• [Work to complete]: For this exercise, return exactly the lines of the material below that begin at the one with "nts. Ensuite, penchez-vous" and stop after the one with "l’entrée en crèche d’un bébé de".

• [Supplied records]:
====

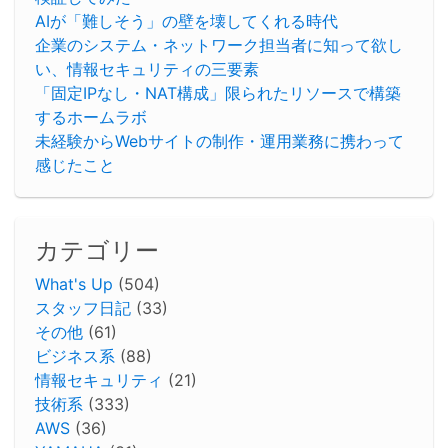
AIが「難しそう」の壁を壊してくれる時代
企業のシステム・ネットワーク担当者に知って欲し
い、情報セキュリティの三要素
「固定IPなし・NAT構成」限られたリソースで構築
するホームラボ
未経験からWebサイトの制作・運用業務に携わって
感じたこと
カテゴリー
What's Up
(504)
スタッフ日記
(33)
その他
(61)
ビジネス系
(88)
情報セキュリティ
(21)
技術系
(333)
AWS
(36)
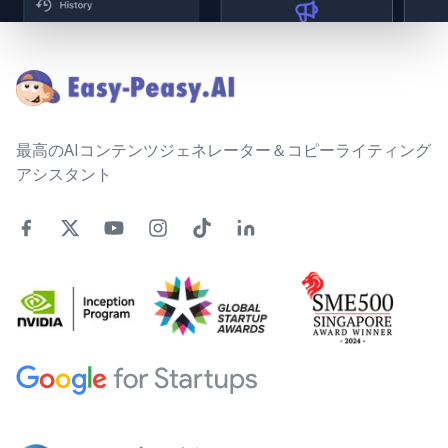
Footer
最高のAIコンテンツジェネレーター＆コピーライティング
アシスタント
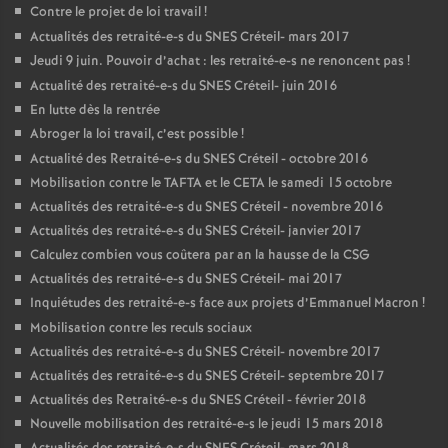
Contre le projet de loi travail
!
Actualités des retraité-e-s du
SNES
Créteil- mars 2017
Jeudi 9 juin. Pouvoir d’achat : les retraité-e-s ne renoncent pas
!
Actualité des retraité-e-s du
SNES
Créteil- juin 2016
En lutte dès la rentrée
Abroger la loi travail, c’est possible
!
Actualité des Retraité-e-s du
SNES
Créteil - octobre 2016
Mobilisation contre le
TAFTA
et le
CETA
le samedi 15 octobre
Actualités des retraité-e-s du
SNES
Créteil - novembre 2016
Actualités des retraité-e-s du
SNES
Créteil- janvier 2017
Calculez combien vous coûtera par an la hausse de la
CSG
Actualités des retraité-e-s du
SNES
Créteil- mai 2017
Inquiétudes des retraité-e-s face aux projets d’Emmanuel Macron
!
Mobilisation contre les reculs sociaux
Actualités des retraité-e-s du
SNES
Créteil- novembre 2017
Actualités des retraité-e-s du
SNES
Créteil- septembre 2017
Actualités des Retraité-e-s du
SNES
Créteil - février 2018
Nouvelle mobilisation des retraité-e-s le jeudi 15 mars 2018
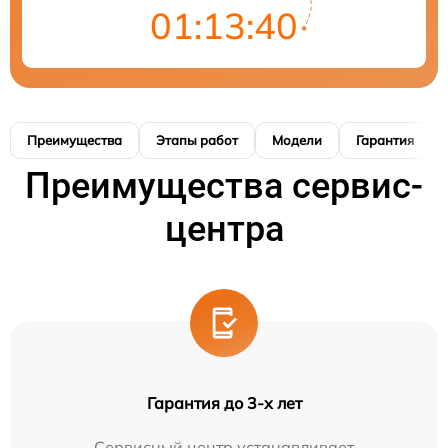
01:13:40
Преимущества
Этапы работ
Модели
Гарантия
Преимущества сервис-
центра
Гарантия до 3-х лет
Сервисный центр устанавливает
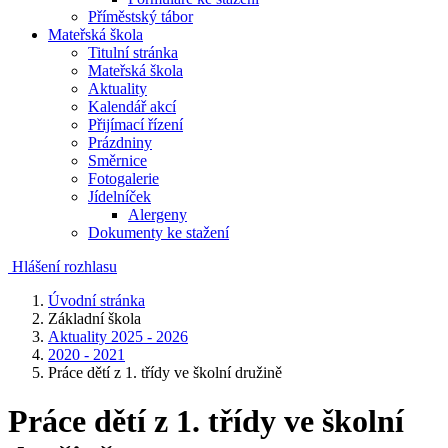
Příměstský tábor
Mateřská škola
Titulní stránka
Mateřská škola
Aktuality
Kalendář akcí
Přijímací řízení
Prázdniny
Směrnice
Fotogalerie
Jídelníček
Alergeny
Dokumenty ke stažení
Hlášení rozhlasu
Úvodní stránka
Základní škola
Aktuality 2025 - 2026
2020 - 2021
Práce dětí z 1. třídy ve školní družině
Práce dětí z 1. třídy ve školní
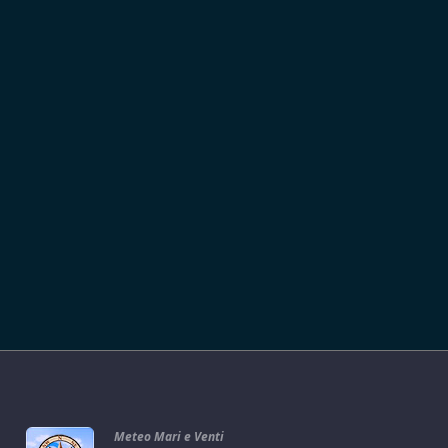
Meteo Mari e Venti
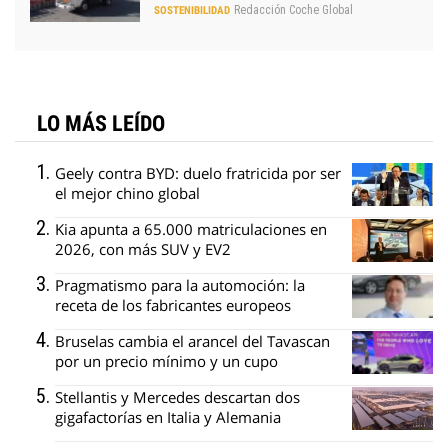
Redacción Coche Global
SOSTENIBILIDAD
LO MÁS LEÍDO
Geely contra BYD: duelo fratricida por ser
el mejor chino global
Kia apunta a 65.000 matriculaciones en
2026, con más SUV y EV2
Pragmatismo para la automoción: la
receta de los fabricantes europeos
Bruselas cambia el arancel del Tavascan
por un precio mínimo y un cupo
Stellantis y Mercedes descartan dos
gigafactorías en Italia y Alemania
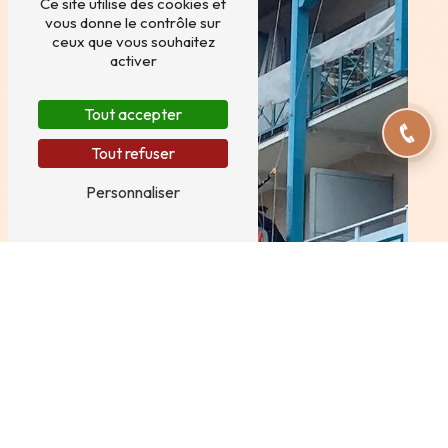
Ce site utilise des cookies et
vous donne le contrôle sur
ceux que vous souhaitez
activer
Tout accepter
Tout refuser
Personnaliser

====

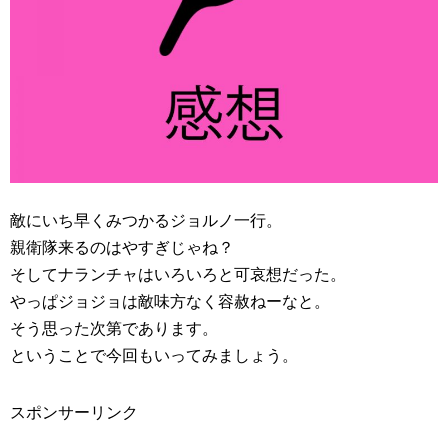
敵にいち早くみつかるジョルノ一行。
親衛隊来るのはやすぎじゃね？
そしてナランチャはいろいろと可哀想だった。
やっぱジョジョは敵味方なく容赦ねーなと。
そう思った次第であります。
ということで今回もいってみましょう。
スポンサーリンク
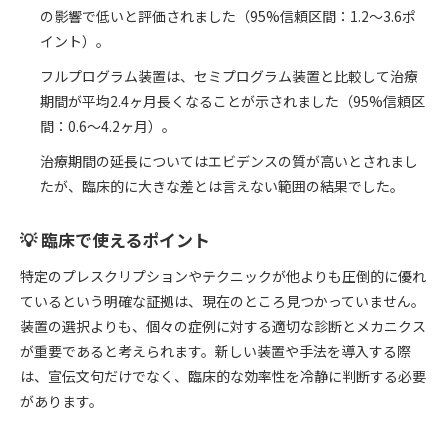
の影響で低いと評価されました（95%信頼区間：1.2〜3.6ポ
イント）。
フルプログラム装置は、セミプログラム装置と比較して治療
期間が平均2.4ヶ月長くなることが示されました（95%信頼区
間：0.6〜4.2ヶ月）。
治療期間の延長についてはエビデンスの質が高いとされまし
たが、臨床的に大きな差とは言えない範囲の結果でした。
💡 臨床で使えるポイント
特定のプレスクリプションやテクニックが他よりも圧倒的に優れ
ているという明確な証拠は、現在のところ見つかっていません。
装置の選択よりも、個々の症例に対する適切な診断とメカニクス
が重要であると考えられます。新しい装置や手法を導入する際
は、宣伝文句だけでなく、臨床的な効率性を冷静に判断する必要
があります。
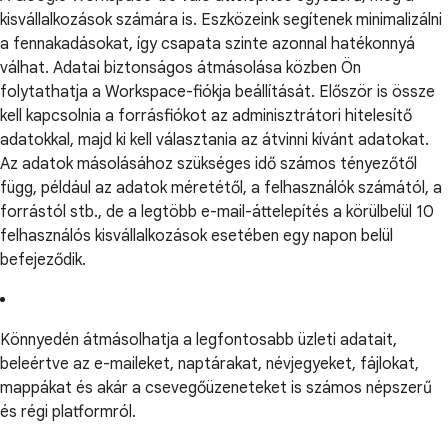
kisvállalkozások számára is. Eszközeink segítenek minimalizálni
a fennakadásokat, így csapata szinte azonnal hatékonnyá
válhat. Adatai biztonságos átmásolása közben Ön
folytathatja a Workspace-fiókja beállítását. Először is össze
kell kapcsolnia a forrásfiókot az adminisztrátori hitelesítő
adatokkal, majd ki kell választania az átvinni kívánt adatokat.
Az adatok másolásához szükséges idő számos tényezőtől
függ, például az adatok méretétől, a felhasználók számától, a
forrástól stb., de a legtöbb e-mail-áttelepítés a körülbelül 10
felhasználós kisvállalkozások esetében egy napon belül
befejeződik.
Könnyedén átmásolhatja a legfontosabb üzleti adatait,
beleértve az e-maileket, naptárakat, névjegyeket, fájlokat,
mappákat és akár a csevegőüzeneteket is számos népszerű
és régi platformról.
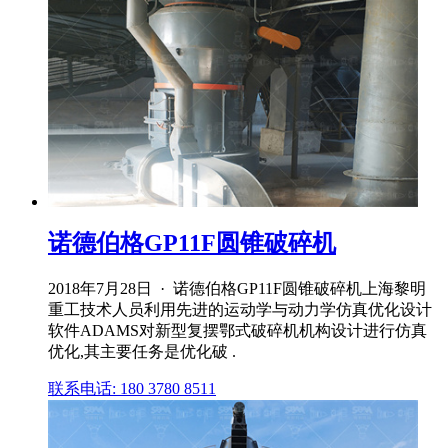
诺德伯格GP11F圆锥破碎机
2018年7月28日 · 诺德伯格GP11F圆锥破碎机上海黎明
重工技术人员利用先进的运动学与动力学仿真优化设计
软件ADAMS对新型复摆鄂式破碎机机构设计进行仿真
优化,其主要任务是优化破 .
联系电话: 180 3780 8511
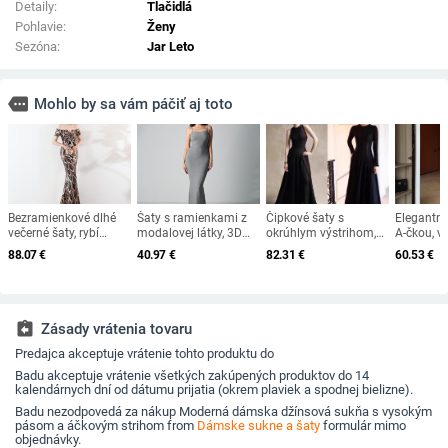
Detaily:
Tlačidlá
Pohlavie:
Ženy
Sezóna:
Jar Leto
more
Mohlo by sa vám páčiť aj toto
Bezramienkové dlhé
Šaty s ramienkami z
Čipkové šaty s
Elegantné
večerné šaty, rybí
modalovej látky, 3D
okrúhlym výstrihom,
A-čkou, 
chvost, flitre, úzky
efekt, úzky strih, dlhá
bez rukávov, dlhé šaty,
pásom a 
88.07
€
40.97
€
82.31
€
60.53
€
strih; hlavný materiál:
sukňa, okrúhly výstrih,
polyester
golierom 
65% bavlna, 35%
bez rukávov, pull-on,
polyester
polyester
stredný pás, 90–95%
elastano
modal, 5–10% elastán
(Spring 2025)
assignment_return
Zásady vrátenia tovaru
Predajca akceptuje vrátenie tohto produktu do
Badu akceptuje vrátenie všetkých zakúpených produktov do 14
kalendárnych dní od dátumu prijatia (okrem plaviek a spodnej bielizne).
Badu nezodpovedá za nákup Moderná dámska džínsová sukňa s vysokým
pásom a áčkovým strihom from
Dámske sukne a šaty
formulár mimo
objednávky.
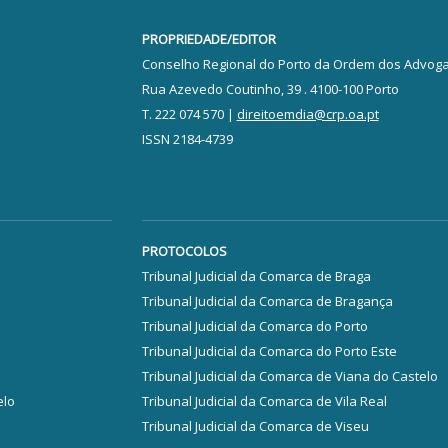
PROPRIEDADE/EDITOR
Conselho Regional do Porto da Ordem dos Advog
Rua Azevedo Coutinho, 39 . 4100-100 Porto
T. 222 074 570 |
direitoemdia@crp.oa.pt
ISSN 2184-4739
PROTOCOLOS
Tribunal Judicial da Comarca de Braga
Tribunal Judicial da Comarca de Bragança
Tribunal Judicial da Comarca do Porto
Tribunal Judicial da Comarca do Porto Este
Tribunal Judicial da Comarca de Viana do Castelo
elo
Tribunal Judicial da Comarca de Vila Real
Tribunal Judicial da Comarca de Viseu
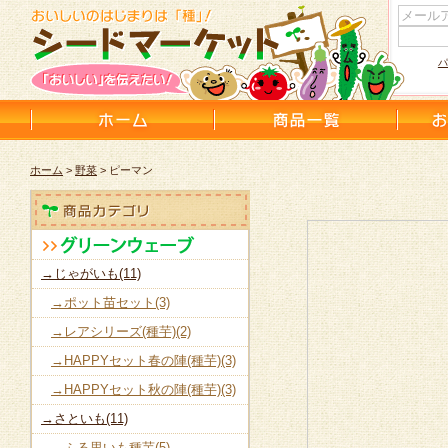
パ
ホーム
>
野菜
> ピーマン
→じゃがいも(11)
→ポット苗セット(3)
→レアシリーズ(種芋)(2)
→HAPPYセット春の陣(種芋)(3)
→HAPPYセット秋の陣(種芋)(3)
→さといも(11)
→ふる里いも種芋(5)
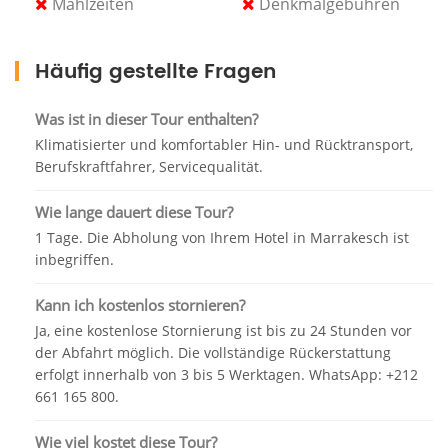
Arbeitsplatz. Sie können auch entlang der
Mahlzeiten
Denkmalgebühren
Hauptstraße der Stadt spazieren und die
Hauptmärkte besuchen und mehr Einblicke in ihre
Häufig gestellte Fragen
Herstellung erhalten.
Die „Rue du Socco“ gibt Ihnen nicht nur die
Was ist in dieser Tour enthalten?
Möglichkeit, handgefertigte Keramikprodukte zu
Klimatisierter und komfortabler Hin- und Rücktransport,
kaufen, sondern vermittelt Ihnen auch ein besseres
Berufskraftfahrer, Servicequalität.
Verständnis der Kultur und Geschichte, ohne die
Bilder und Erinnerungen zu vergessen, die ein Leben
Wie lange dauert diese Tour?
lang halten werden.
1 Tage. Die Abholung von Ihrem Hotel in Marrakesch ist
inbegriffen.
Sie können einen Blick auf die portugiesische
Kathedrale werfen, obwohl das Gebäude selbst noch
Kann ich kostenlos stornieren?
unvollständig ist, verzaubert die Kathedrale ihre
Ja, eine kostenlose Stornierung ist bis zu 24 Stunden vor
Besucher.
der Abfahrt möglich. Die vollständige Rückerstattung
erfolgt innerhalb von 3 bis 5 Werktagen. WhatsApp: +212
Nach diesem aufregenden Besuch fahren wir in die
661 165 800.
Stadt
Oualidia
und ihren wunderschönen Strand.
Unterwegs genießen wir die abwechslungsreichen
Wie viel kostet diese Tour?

====

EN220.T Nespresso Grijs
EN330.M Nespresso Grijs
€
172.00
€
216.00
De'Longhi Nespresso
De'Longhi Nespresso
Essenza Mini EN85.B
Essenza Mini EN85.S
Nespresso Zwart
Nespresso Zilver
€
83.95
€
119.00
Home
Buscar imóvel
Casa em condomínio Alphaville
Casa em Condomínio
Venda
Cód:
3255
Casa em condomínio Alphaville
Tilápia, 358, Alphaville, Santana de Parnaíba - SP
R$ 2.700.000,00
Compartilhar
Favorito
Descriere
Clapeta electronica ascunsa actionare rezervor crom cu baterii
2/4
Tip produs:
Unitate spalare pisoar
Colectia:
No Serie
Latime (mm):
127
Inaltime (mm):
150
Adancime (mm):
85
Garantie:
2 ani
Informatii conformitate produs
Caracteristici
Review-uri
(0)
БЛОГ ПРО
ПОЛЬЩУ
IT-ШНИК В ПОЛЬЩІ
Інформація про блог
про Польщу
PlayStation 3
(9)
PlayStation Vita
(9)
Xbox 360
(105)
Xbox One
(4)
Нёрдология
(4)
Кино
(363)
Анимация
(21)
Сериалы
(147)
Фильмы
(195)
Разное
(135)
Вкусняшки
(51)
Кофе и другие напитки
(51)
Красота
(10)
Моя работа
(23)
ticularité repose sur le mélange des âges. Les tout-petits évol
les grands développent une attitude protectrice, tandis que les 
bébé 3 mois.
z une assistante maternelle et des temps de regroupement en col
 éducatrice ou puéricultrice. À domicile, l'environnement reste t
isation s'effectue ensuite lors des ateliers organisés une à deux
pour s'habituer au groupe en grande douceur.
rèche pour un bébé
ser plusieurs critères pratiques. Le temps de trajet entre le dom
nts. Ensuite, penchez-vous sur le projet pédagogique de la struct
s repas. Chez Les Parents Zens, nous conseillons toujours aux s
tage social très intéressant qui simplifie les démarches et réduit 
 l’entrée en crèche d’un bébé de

====

• [Your solution]:
nts. Ensuite, penchez-vous sur le projet pédagogique de la struct
s repas. Chez Les Parents Zens, nous conseillons toujours aux s
tage social très intéressant qui simplifie les démarches et réduit 
 l’entrée en crèche d’un bébé de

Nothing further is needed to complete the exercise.